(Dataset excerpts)

────────────────

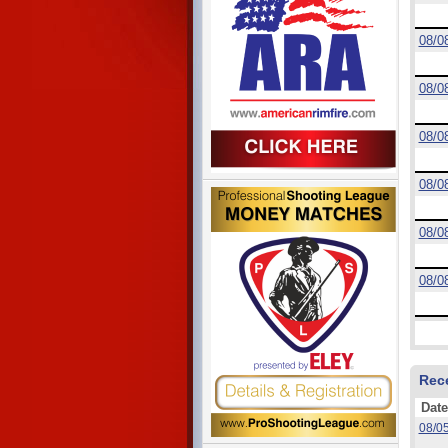
08/0
08/0
08/0
08/0
08/0
08/0
Rec
Date
08/0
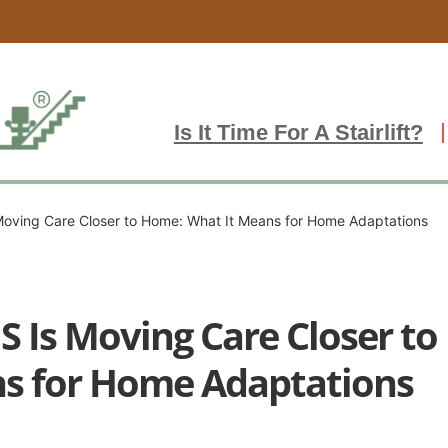
Is It Time For A Stairlift?
oving Care Closer to Home: What It Means for Home Adaptations
S Is Moving Care Closer t
ns for Home Adaptations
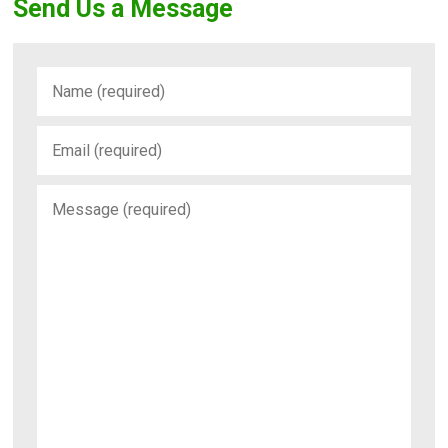
Send Us a Message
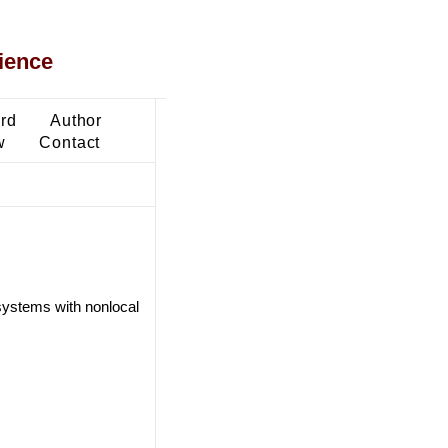
ience
ard
Author
w
Contact
l systems with nonlocal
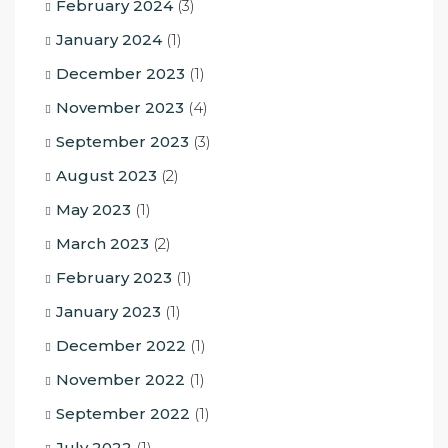
February 2024
(3)
January 2024
(1)
December 2023
(1)
November 2023
(4)
September 2023
(3)
August 2023
(2)
May 2023
(1)
March 2023
(2)
February 2023
(1)
January 2023
(1)
December 2022
(1)
November 2022
(1)
September 2022
(1)
July 2022
(1)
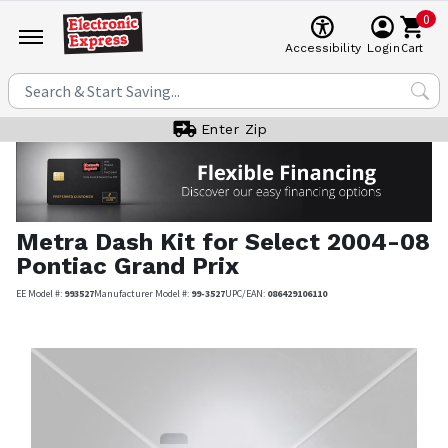
0
Cart
Accessibility
Login
Enter Zip
Metra
Dash Kit for Select 2004-08
Pontiac Grand Prix
EE Model #:
993527
Manufacturer Model #:
99-3527
UPC/EAN:
086429106110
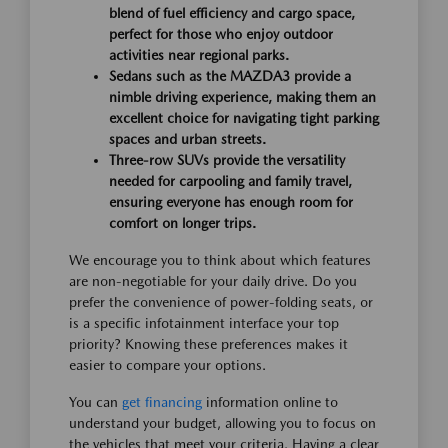
blend of fuel efficiency and cargo space,
perfect for those who enjoy outdoor
activities near regional parks.
Sedans such as the MAZDA3 provide a
nimble driving experience, making them an
excellent choice for navigating tight parking
spaces and urban streets.
Three-row SUVs provide the versatility
needed for carpooling and family travel,
ensuring everyone has enough room for
comfort on longer trips.
We encourage you to think about which features
are non-negotiable for your daily drive. Do you
prefer the convenience of power-folding seats, or
is a specific infotainment interface your top
priority? Knowing these preferences makes it
easier to compare your options.
You can
get financing
information online to
understand your budget, allowing you to focus on
the vehicles that meet your criteria. Having a clear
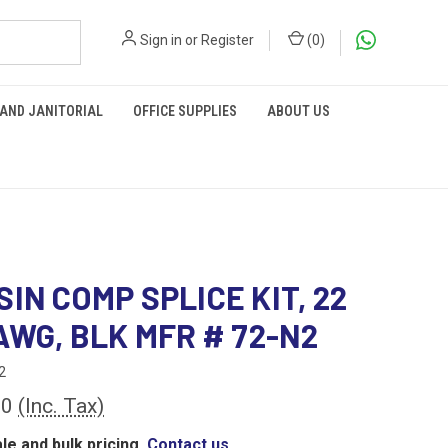
Sign in
or
Register
(
0
)
 AND JANITORIAL
OFFICE SUPPLIES
ABOUT US
SIN COMP SPLICE KIT, 22
 AWG, BLK MFR # 72-N2
2
00
(Inc. Tax)
le and bulk pricing,
Contact us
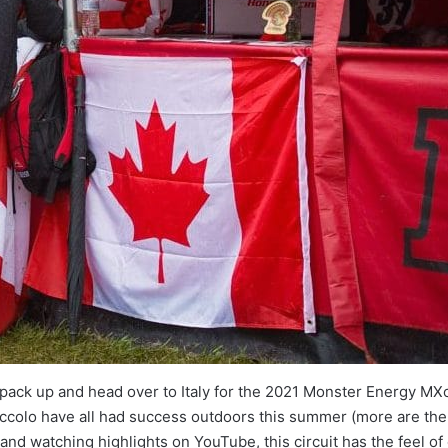
 pack up and head over to Italy for the 2021 Monster Energy MXo
iccolo have all had success outdoors this summer (more are the
 and watching highlights on YouTube, this circuit has the feel 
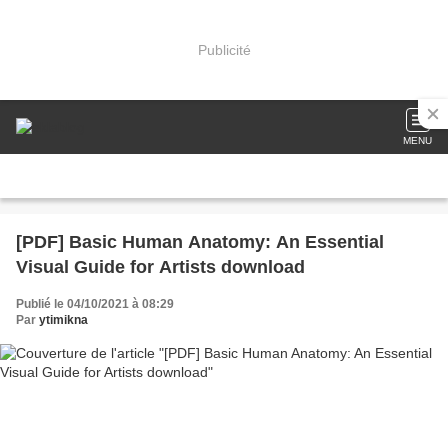
Publicité
MENU
[PDF] Basic Human Anatomy: An Essential
Visual Guide for Artists download
Publié le 04/10/2021 à 08:29
Par
ytimikna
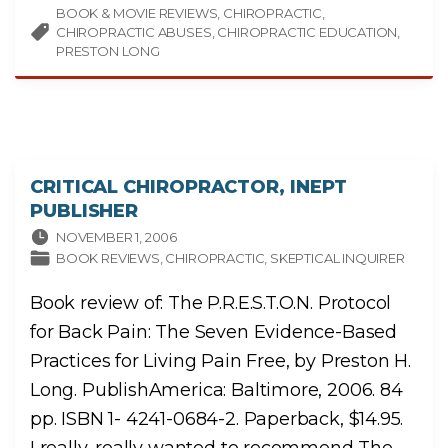
I
BOOK & MOVIE REVIEWS
R
CHIROPRACTIC
O
CHIROPRACTIC ABUSES
CHIROPRACTIC EDUCATION
P
R
PRESTON LONG
A
C
T
I
C
A
B
U
S
E
:
CRITICAL CHIROPRACTOR, INEPT
A
N
PUBLISHER
I
N
NOVEMBER 1, 2006
S
I
BOOK REVIEWS
CHIROPRACTIC
SKEPTICAL INQUIRER
D
E
R
Book review of: The P.R.E.S.T.O.N. Protocol
’
S
L
for Back Pain: The Seven Evidence-Based
A
M
Practices for Living Pain Free, by Preston H.
E
N
T
Long. PublishAmerica: Baltimore, 2006. 84
"
pp. ISBN 1- 4241-0684-2. Paperback, $14.95.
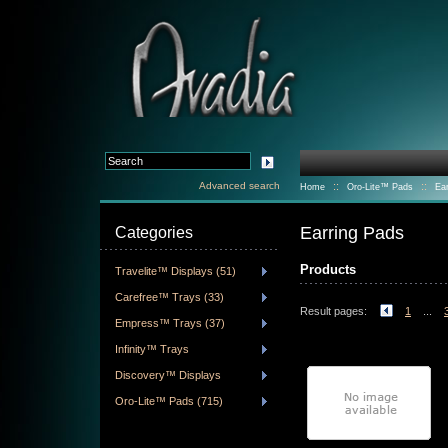
Advanced search
::
::
Home
Oro-Lite™ Pads
Ea
Earring Pads
Categories
Products
Travelite™ Displays (51)
Carefree™ Trays (33)
Result pages:
1
...
Empress™ Trays (37)
Infinity™ Trays
Discovery™ Displays
Oro-Lite™ Pads (715)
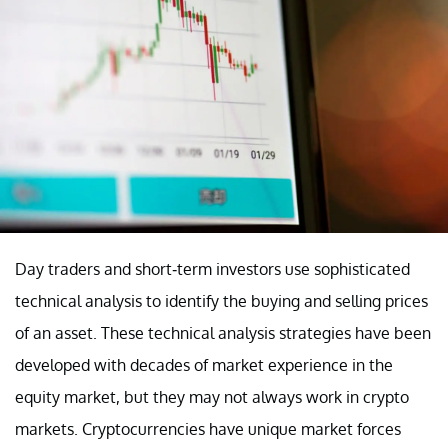
Day traders and short-term investors use sophisticated
technical analysis to identify the buying and selling prices
of an asset. These technical analysis strategies have been
developed with decades of market experience in the
equity market, but they may not always work in crypto
markets. Cryptocurrencies have unique market forces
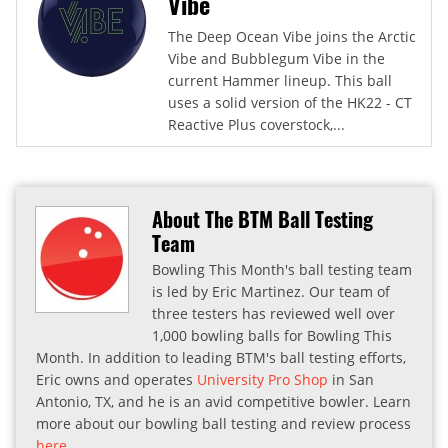
Vibe
The Deep Ocean Vibe joins the Arctic
Vibe and Bubblegum Vibe in the
current Hammer lineup. This ball
uses a solid version of the HK22 - CT
Reactive Plus coverstock,...
About The BTM Ball Testing
Team
Bowling This Month's ball testing team
is led by Eric Martinez. Our team of
three testers has reviewed well over
1,000 bowling balls for Bowling This
Month. In addition to leading BTM's ball testing efforts,
Eric owns and operates
University Pro Shop
in San
Antonio, TX, and he is an avid competitive bowler. Learn
more about our bowling ball testing and review process
here
.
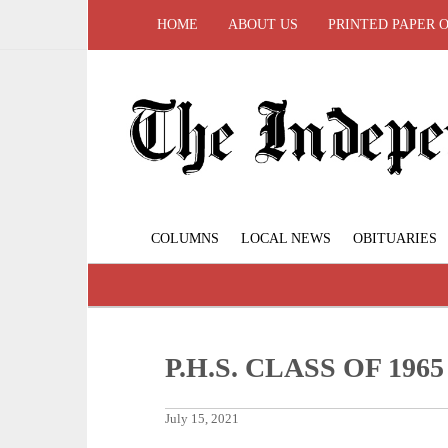
HOME
ABOUT US
PRINTED PAPER 
COLUMNS
LOCAL NEWS
OBITUARIES
P.H.S. CLASS OF 19
July 15, 2021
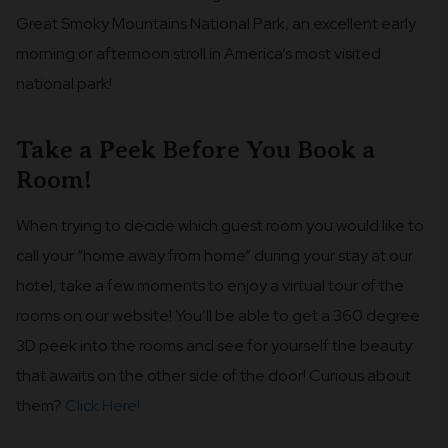
Great Smoky Mountains National Park, an excellent early
morning or afternoon stroll in America’s most visited
national park!
Take a Peek Before You Book a
Room!
When trying to decide which guest room you would like to
call your “home away from home” during your stay at our
hotel, take a few moments to enjoy a virtual tour of the
rooms on our website! You’ll be able to get a 360 degree
3D peek into the rooms and see for yourself the beauty
that awaits on the other side of the door! Curious about
them?
Click Here!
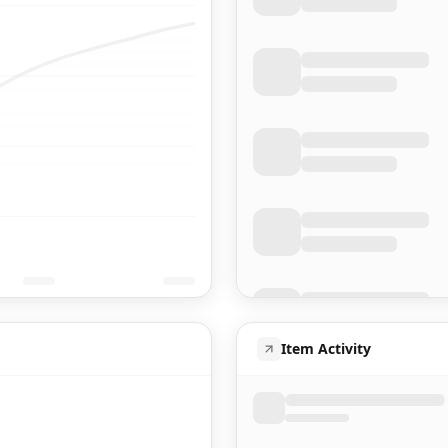
Item Activity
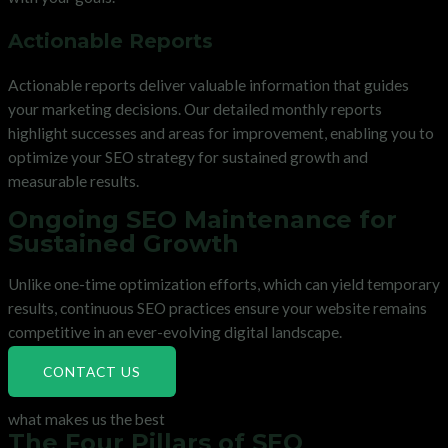
Actionable Reports
Actionable reports deliver valuable information that guides
your marketing decisions. Our detailed monthly reports
highlight successes and areas for improvement, enabling you to
optimize your SEO strategy for sustained growth and
measurable results.
Ongoing SEO Maintenance for
Sustained Growth
Unlike one-time optimization efforts, which can yield temporary
results, continuous SEO practices ensure your website remains
competitive in an ever-evolving digital landscape.
CONTACT US
what makes us the best
The Four Pillars of SEO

────────────────

EXERCISE REQUIREMENTS: If a line of the data above holds the string "experience", count it, then give only the final number.

ANSWER BOX: 2